Background and purpose: The transition from relapsing–remitting to secondary progressive multiple sclerosis (SPMS) is not well defined. Different definitions and tools to identify SPMS have been proposed. Meanwhile, early diagnosis of “active” SPMS is getting progressively more important as pharmaceutical treatment options are developed. In this study, we compared different classification methods regarding their accuracy to reliably identify “active SPMS.”
Methods: Independent from previous diagnostic classification, we descriptively analyzed the disease course (regarding relapses, progression, and magnetic resonance imaging activity) in 208 consecutive multiple sclerosis (MS) patients treated in our MS outpatient clinic in 2018. Patients were reclassified according to different SPMS criteria and tools.
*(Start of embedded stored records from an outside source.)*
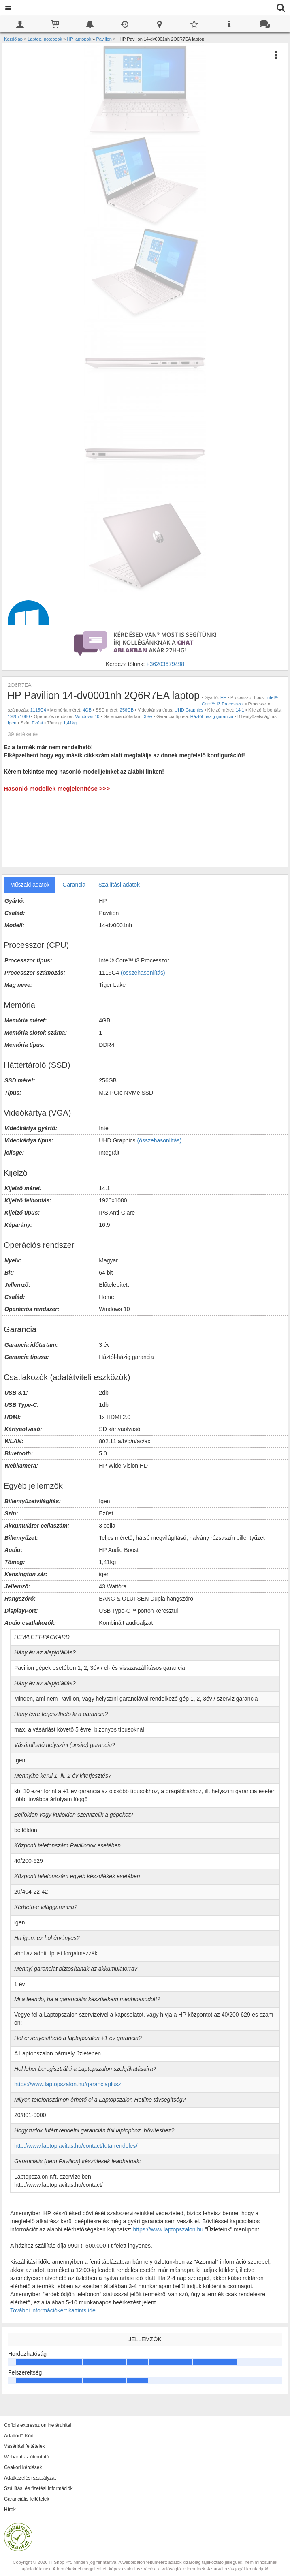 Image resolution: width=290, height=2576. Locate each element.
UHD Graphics (189, 709)
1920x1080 (19, 716)
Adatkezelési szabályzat (30, 2478)
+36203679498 (165, 664)
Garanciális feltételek (26, 2499)
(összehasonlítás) (143, 972)
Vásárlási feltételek (24, 2446)
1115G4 (38, 709)
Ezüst (37, 722)
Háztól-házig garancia (211, 716)
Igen (12, 722)
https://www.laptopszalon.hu (169, 2229)
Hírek (10, 2509)
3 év (148, 716)
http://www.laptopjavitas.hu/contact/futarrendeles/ (75, 2146)
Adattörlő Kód (19, 2436)
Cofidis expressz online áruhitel (37, 2425)
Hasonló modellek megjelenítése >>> (57, 788)
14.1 (240, 709)
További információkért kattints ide (53, 2310)
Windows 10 (87, 716)
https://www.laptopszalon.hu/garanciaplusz (67, 2084)
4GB (87, 709)
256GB (127, 709)
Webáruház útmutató (26, 2457)
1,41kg (70, 722)
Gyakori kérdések (23, 2467)
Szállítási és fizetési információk (38, 2488)
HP (223, 697) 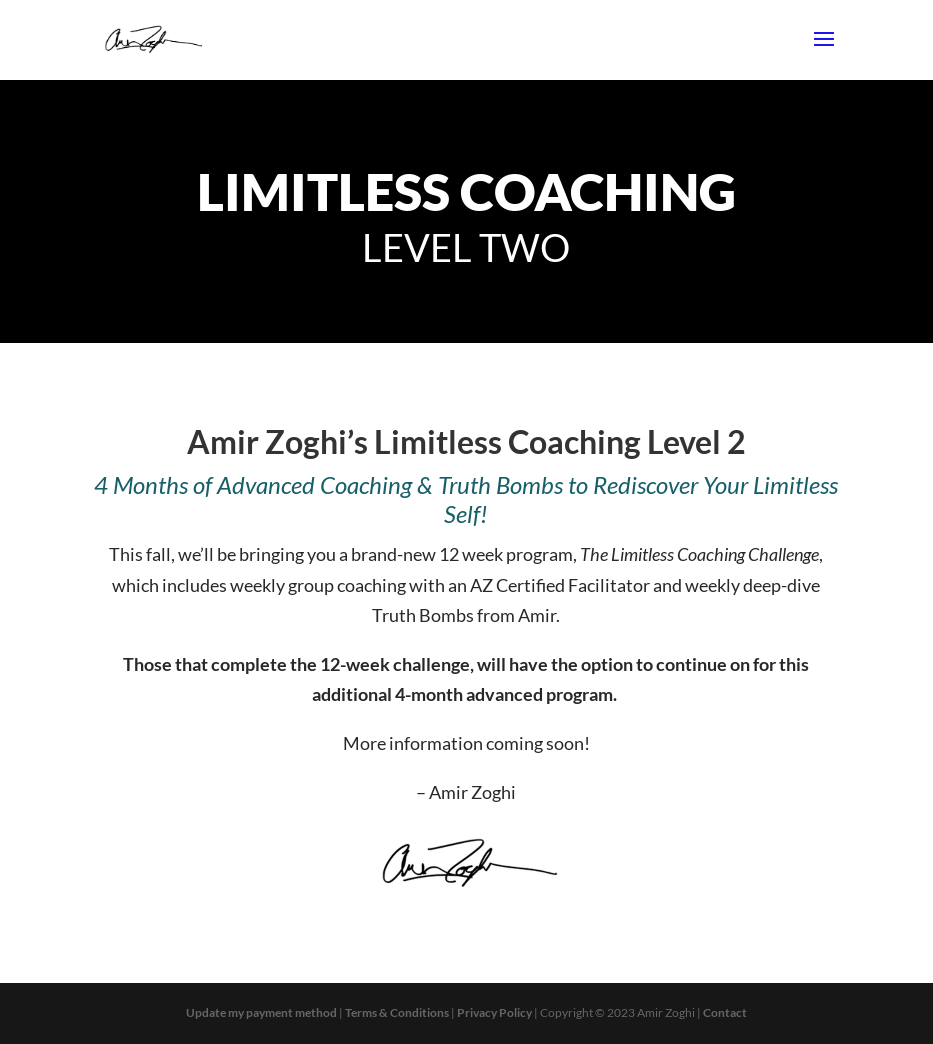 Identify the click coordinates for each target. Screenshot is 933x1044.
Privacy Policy (494, 1012)
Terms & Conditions (397, 1012)
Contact (725, 1012)
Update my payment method (261, 1012) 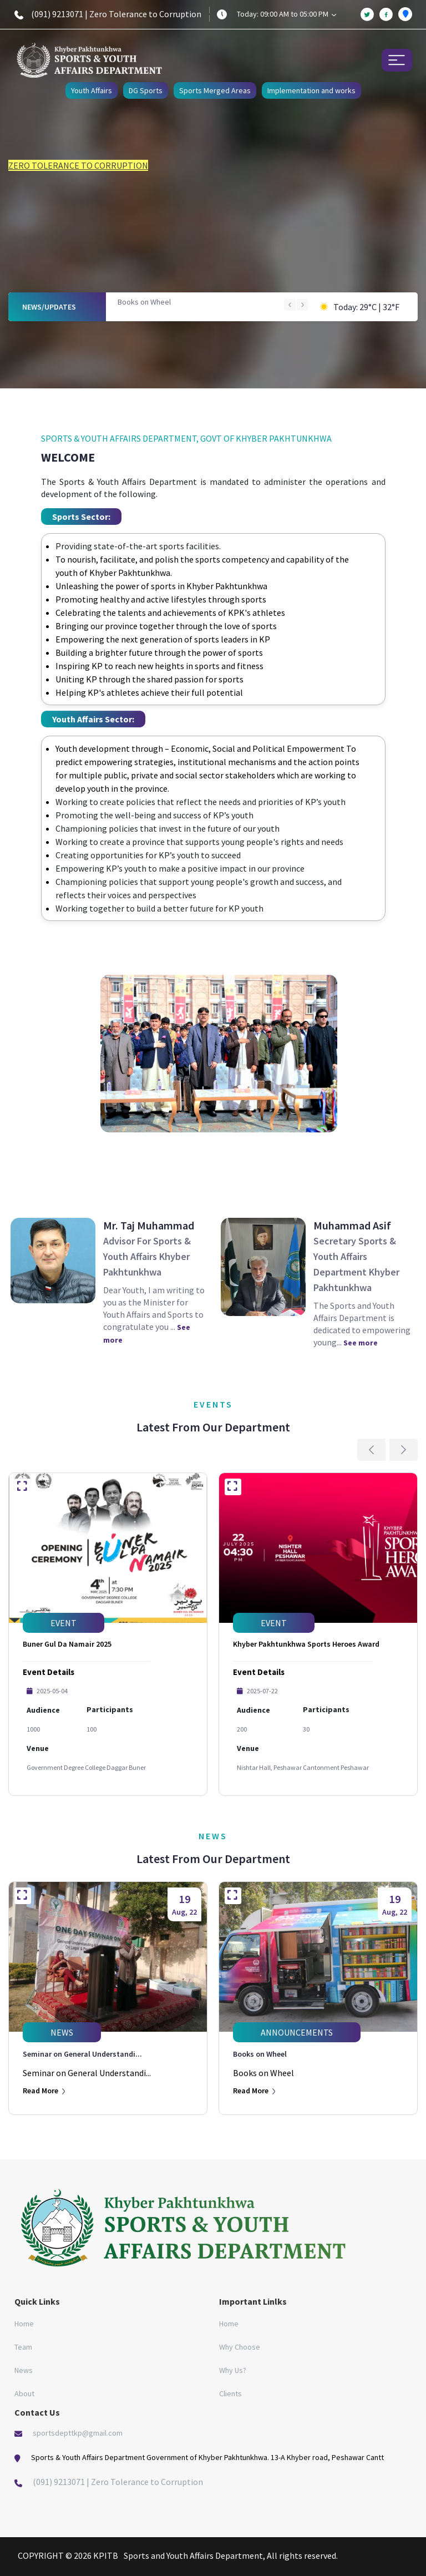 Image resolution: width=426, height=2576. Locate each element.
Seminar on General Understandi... (82, 2054)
Diagnostic accuracy in identifying patients with “active SPMS” was determined.
Results: Comparing the tools to each other, significant variability in the number of patients identified as having SPMS as well as in the proportion of these patients having “active SPMS” was noted. Applying both diagnostic criteria “SPMS” and “active disease” reduced the sensitivity in identifying patients with active progressive disease in all approaches.
Conclusions: We propose lessening the emphasis on the label “SPMS” in favor of the more open term “active progressive disease” to simplify the process of identifying patients who may benefit from immune therapy.